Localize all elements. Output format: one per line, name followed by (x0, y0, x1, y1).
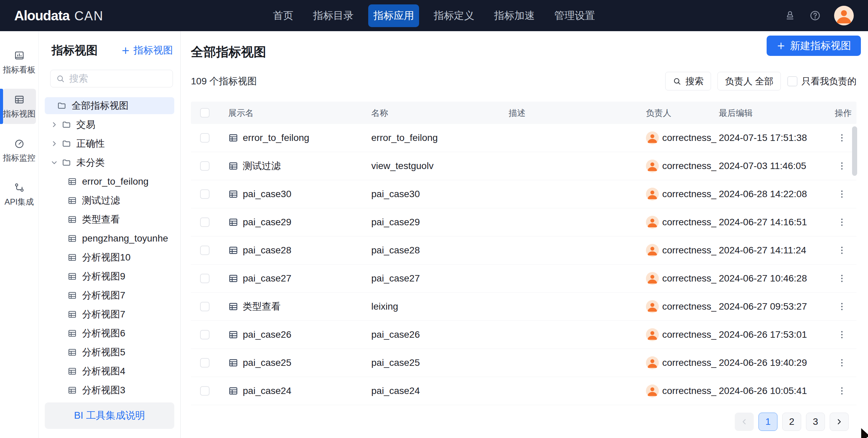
view-display-name[interactable]: pai_case24 (243, 385, 291, 396)
table-row[interactable]: pai_case26 pai_case26 correctness_ 2024-… (191, 321, 856, 349)
row-actions-kebab-icon[interactable] (835, 300, 849, 313)
view-display-name[interactable]: pai_case25 (243, 357, 291, 368)
row-actions-kebab-icon[interactable] (835, 356, 849, 370)
tree-item[interactable]: 分析视图10 (45, 249, 174, 266)
row-checkbox[interactable] (200, 274, 210, 283)
nav-item-label: 管理设置 (554, 10, 595, 21)
nav-item[interactable]: 指标目录 (308, 4, 359, 27)
tree-item[interactable]: 分析视图3 (45, 382, 174, 399)
table-row[interactable]: pai_case29 pai_case29 correctness_ 2024-… (191, 208, 856, 236)
sidebar-search[interactable] (50, 70, 173, 87)
rail-item[interactable]: API集成 (3, 177, 36, 212)
table-row[interactable]: pai_case28 pai_case28 correctness_ 2024-… (191, 236, 856, 265)
last-edited: 2024-06-27 14:16:51 (719, 217, 827, 228)
help-icon[interactable] (809, 9, 821, 22)
user-avatar[interactable] (834, 6, 854, 25)
view-name: pai_case25 (371, 357, 509, 368)
rail-item[interactable]: 指标监控 (3, 133, 36, 168)
new-view-button[interactable]: 新建指标视图 (767, 36, 861, 56)
row-checkbox[interactable] (200, 133, 210, 143)
nav-item[interactable]: 管理设置 (549, 4, 600, 27)
row-checkbox[interactable] (200, 161, 210, 171)
tree-item[interactable]: 分析视图7 (45, 287, 174, 304)
table-row[interactable]: 类型查看 leixing correctness_ 2024-06-27 09:… (191, 293, 856, 321)
tree-item[interactable]: 交易 (45, 116, 174, 133)
tree-item[interactable]: 分析视图4 (45, 363, 174, 380)
nav-item[interactable]: 指标应用 (368, 4, 419, 27)
tree-item[interactable]: 测试过滤 (45, 192, 174, 209)
row-actions-kebab-icon[interactable] (835, 384, 849, 398)
view-display-name[interactable]: error_to_feilong (243, 132, 309, 143)
rail-item[interactable]: 指标视图 (3, 89, 36, 124)
last-edited: 2024-06-26 17:53:01 (719, 329, 827, 340)
row-actions-kebab-icon[interactable] (835, 131, 849, 145)
table-view-icon (67, 348, 77, 357)
table-row[interactable]: pai_case25 pai_case25 correctness_ 2024-… (191, 349, 856, 377)
table-row[interactable]: pai_case24 pai_case24 correctness_ 2024-… (191, 377, 856, 405)
only-mine-filter[interactable]: 只看我负责的 (787, 75, 856, 87)
tree-item[interactable]: error_to_feilong (45, 173, 174, 190)
tree-item[interactable]: 分析视图5 (45, 344, 174, 361)
table-row[interactable]: pai_case30 pai_case30 correctness_ 2024-… (191, 180, 856, 208)
table-row[interactable]: 测试过滤 view_testguolv correctness_ 2024-07… (191, 152, 856, 180)
sidebar-search-input[interactable] (69, 73, 167, 84)
view-display-name[interactable]: pai_case29 (243, 217, 291, 228)
tree-item-label: 正确性 (76, 137, 105, 150)
view-display-name[interactable]: 测试过滤 (243, 160, 281, 172)
tree-item[interactable]: pengzhang_toyunhe (45, 230, 174, 247)
table-scrollbar-thumb[interactable] (852, 126, 857, 176)
nav-item[interactable]: 指标加速 (489, 4, 540, 27)
tree-item[interactable]: 全部指标视图 (45, 97, 174, 114)
add-view-button[interactable]: 指标视图 (121, 44, 173, 57)
tree-item[interactable]: 分析视图9 (45, 268, 174, 285)
row-actions-kebab-icon[interactable] (835, 272, 849, 285)
tree-item[interactable]: 未分类 (45, 154, 174, 171)
row-checkbox[interactable] (200, 330, 210, 339)
row-checkbox[interactable] (200, 189, 210, 199)
tree-chevron-icon[interactable] (50, 120, 59, 129)
tree-item[interactable]: 分析视图7 (45, 306, 174, 323)
view-display-name[interactable]: pai_case26 (243, 329, 291, 340)
view-display-name[interactable]: pai_case27 (243, 273, 291, 284)
row-checkbox[interactable] (200, 302, 210, 311)
row-actions-kebab-icon[interactable] (835, 215, 849, 229)
row-actions-kebab-icon[interactable] (835, 244, 849, 257)
column-header-description: 描述 (509, 107, 646, 119)
table-search-button[interactable]: 搜索 (665, 72, 711, 90)
pagination-prev-button[interactable] (735, 413, 754, 431)
tree-item[interactable]: 正确性 (45, 135, 174, 152)
column-header-name: 名称 (371, 107, 509, 119)
tree-item[interactable]: 分析视图6 (45, 325, 174, 342)
view-display-name[interactable]: pai_case28 (243, 245, 291, 256)
owner-filter-button[interactable]: 负责人 全部 (717, 72, 781, 90)
row-actions-kebab-icon[interactable] (835, 187, 849, 201)
brand-logo[interactable]: Aloudata CAN (14, 8, 103, 23)
table-row[interactable]: error_to_feilong error_to_feilong correc… (191, 124, 856, 152)
row-actions-kebab-icon[interactable] (835, 159, 849, 173)
tree-item[interactable]: 类型查看 (45, 211, 174, 228)
select-all-checkbox[interactable] (200, 108, 210, 118)
rail-item[interactable]: 指标看板 (3, 45, 36, 80)
view-count: 109 个指标视图 (191, 75, 257, 88)
tree-chevron-icon[interactable] (50, 158, 59, 167)
bi-integration-button[interactable]: BI 工具集成说明 (45, 402, 174, 429)
nav-item[interactable]: 首页 (268, 4, 298, 27)
tree-item-label: 分析视图7 (82, 289, 125, 302)
pagination-next-button[interactable] (830, 413, 849, 431)
row-actions-kebab-icon[interactable] (835, 328, 849, 341)
only-mine-checkbox[interactable] (787, 76, 797, 86)
pagination-page-button[interactable]: 1 (758, 413, 777, 431)
view-display-name[interactable]: pai_case30 (243, 189, 291, 200)
row-checkbox[interactable] (200, 246, 210, 255)
pagination-page-button[interactable]: 3 (806, 413, 825, 431)
stamp-icon[interactable] (784, 9, 796, 22)
tree-chevron-icon[interactable] (50, 139, 59, 148)
row-checkbox[interactable] (200, 386, 210, 396)
nav-item[interactable]: 指标定义 (429, 4, 479, 27)
table-row[interactable]: pai_case27 pai_case27 correctness_ 2024-… (191, 265, 856, 293)
view-display-name[interactable]: 类型查看 (243, 300, 281, 313)
view-table-icon (228, 189, 238, 199)
row-checkbox[interactable] (200, 358, 210, 368)
pagination-page-button[interactable]: 2 (782, 413, 801, 431)
row-checkbox[interactable] (200, 217, 210, 227)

_____

State how many lines of the entries contain the word "only". Nothing besides the number belongs in the reply.

Exercise response:
2